For recombinant ATG27 specifically, these differences may manifest as:

• Glycan composition: A. gossypii likely produces less elaborate mannose-rich outer chains compared to S. cerevisiae, resulting in more compact glycan structures on ATG27.

• Site occupancy: The efficiency of N-glycosylation at specific sequons within the ATG27 sequence may vary between expression systems, affecting the heterogeneity of the final product.

• Functional implications: Less extensive glycosylation in A. gossypii may better preserve native membrane protein interactions of ATG27, potentially enhancing its functionality in experimental applications.

To characterize these differences, researchers should consider:

What experimental approaches can resolve contradictory data regarding ATG27's role in autophagy versus vacuolar protein sorting?

Resolving contradictory data regarding ATG27's role in autophagy versus vacuolar protein sorting (VPS) requires sophisticated experimental approaches that can distinguish between direct and indirect effects. Based on similar challenges encountered with other autophagy-related proteins, researchers should consider:

• Conditional expression systems: Implementing the newly identified carbon source-regulatable promoters in A. gossypii to create strains with tunable ATG27 expression levels. This approach allows for temporal separation of autophagy and VPS functions by inducing or repressing ATG27 at specific experimental phases.

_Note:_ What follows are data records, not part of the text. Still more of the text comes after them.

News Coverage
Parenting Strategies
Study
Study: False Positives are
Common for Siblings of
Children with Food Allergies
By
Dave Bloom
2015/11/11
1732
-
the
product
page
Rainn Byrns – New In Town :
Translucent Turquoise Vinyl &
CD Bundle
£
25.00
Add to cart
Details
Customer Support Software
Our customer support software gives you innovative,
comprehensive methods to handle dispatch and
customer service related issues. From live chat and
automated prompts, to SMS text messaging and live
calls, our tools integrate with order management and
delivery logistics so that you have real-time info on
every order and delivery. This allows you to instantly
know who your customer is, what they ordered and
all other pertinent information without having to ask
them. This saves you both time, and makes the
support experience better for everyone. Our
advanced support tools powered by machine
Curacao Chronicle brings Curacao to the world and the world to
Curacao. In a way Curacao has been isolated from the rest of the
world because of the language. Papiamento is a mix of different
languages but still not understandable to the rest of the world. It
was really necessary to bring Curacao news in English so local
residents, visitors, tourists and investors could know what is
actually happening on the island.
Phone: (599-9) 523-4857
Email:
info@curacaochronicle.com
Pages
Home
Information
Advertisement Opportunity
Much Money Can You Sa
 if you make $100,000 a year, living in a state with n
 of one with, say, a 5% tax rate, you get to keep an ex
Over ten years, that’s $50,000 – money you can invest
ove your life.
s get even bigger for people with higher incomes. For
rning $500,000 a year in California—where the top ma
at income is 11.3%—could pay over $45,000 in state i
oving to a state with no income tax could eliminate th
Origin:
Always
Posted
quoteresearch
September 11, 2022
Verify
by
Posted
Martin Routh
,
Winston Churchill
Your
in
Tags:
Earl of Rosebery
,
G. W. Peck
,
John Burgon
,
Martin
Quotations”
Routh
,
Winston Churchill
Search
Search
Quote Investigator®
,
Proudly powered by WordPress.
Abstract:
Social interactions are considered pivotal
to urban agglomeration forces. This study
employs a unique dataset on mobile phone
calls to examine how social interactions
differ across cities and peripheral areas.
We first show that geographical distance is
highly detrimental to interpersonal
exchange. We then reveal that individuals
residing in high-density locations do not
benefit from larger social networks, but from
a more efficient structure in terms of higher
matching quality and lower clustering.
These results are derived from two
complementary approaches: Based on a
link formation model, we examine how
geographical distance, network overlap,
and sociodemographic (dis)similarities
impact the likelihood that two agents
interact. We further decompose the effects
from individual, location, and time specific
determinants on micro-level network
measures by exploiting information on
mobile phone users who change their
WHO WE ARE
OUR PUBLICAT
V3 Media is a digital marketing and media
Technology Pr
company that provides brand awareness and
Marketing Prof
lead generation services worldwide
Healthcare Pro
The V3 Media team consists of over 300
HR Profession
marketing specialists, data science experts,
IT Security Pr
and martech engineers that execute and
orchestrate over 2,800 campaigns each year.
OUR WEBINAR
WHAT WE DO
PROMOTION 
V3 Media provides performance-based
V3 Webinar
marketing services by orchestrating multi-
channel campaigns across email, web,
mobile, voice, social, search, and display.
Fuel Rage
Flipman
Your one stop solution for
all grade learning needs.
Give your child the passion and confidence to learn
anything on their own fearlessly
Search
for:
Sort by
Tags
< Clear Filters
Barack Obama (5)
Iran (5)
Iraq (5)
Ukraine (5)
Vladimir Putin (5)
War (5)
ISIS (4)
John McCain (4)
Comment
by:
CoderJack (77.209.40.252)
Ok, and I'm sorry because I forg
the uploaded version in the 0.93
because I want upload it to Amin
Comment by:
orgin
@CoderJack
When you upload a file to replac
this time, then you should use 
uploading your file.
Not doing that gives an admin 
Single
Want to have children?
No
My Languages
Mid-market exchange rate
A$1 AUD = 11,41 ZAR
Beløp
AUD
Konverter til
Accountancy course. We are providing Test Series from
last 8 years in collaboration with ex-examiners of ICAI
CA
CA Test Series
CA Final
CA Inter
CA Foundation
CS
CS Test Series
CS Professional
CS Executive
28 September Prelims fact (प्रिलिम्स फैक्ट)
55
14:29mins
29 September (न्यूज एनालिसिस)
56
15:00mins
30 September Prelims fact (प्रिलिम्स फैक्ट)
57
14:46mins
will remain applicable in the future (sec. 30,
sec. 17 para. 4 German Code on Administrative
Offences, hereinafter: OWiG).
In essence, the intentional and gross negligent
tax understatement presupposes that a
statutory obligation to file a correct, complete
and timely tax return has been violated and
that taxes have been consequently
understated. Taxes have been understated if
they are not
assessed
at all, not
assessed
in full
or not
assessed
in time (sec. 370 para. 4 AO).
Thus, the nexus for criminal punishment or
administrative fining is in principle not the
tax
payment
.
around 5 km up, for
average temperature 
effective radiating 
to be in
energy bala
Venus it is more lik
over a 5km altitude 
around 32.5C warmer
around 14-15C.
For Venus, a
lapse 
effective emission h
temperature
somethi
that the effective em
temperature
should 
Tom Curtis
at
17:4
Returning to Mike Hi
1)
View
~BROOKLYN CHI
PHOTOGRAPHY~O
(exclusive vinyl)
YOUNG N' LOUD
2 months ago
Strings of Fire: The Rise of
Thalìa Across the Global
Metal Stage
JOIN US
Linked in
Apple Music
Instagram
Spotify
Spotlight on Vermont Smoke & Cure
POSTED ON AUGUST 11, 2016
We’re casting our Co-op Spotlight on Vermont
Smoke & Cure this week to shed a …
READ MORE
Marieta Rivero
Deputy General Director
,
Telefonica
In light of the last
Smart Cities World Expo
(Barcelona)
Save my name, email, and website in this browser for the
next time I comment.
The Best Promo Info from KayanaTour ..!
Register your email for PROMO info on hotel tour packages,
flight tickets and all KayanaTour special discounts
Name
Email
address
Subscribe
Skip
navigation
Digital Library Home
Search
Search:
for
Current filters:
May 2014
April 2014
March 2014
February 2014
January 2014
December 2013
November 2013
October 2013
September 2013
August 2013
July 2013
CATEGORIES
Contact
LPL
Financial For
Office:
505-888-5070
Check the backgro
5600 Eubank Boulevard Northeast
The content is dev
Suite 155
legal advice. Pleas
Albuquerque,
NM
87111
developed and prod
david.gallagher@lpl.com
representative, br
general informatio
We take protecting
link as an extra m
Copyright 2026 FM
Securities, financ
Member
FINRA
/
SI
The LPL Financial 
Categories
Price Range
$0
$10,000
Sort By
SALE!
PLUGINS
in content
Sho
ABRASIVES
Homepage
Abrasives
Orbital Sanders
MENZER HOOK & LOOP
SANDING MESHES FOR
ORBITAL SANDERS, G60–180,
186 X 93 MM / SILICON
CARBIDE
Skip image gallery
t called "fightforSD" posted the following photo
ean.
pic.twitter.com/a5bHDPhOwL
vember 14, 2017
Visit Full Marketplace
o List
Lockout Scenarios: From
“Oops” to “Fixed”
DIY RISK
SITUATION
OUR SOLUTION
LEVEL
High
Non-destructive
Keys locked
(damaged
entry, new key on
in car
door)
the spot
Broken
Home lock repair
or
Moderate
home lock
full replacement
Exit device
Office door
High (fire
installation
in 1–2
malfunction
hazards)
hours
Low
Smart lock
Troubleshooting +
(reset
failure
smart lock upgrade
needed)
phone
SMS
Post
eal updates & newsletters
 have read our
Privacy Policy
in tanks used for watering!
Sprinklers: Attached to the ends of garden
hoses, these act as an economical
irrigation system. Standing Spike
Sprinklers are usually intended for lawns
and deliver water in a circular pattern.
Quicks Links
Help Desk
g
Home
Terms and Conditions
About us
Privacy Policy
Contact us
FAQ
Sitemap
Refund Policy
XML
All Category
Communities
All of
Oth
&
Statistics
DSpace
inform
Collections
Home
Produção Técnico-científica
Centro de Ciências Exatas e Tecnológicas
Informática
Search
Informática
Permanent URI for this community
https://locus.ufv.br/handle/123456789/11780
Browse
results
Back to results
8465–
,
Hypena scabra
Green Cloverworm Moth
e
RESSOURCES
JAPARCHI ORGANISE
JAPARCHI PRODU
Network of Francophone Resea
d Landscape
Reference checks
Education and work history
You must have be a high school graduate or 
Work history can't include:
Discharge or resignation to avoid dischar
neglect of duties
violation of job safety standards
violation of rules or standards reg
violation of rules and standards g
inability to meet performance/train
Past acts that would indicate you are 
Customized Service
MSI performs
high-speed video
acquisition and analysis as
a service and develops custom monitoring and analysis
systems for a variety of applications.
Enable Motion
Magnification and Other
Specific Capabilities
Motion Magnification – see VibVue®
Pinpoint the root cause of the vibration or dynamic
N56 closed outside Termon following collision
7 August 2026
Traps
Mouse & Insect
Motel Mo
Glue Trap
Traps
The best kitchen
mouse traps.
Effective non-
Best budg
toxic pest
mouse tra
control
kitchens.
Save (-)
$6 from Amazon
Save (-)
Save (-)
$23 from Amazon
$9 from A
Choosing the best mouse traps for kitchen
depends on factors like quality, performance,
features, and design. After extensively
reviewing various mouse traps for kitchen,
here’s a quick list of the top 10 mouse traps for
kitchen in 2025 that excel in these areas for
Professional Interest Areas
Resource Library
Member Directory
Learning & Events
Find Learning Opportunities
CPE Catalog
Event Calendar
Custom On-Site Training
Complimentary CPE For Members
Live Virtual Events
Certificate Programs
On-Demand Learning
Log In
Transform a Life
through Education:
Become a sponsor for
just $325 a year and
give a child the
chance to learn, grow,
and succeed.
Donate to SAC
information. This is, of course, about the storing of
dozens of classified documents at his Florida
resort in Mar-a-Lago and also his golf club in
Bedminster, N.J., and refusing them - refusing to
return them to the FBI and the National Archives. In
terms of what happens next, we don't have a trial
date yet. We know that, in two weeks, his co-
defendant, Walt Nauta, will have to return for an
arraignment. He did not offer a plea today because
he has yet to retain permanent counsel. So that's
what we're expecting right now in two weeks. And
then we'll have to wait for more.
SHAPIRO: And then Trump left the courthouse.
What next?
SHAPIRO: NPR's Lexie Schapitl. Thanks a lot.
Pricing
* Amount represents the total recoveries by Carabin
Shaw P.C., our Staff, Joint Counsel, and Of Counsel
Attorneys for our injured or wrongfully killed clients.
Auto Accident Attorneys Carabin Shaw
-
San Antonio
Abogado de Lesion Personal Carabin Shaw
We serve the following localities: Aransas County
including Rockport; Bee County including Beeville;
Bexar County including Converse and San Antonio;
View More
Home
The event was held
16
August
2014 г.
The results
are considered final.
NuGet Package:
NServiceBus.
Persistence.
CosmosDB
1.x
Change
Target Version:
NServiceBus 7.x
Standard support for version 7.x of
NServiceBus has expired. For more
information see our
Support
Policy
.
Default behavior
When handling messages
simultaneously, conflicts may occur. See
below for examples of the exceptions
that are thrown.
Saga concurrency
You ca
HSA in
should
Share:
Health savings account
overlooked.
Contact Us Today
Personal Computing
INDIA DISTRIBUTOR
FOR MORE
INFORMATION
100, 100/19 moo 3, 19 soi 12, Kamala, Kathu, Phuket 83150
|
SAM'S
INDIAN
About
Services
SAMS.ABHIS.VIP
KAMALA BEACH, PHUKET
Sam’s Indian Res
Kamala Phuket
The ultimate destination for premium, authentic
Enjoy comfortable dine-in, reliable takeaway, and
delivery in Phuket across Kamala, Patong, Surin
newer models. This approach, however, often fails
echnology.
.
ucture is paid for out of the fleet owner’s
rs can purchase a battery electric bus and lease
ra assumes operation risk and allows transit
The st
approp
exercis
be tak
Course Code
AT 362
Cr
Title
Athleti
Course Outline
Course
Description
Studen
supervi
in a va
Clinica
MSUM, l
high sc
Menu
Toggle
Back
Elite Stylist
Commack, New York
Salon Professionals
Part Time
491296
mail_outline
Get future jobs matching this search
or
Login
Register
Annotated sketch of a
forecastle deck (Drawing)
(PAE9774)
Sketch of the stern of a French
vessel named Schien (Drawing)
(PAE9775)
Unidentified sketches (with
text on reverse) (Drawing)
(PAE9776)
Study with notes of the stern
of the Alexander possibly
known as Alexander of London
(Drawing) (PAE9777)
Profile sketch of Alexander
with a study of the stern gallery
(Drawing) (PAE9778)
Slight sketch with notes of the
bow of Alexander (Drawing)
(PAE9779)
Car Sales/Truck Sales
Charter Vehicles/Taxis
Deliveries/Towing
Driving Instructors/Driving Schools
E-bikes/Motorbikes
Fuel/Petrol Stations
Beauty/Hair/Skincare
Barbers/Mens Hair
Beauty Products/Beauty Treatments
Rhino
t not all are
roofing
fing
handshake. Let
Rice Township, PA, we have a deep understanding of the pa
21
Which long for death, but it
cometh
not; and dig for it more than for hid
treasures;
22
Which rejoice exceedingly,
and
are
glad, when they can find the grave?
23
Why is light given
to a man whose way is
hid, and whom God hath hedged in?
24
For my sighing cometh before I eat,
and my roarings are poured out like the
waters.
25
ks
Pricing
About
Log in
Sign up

• Domain-specific mutations: Creating point mutations or domain deletions in ATG27 that selectively disrupt either autophagy or VPS functions while preserving the other. This requires detailed structural analysis to identify functional domains.

• Multiple functional assays: Employing parallel assays that separately evaluate:

  • Autophagy: GFP-Atg8 processing, nitrogen starvation viability

  • VPS: CPY sorting, vacuolar protein localization

  • Membrane trafficking: Atg9 cycling, retromer function

• Interaction network analysis: Conducting comprehensive protein-protein interaction studies comparing ATG27 interactors under different conditions:

• Real-time imaging: Utilizing advanced microscopy techniques to track ATG27 localization dynamics in living cells under various conditions, potentially revealing condition-specific behavior patterns.

• Interspecies complementation: Testing whether ATG27 from organisms with well-characterized functions can rescue specific defects in A. gossypii atg27Δ strains, providing insights into conserved and divergent functions.

• Epistasis analysis: Systematically creating double mutants of atg27Δ with mutations in either autophagy-specific or VPS-specific genes to determine pathway relationships through phenotypic analysis.

By implementing these approaches, researchers can systematically dissect the multifunctional nature of ATG27 and resolve apparent contradictions in experimental data.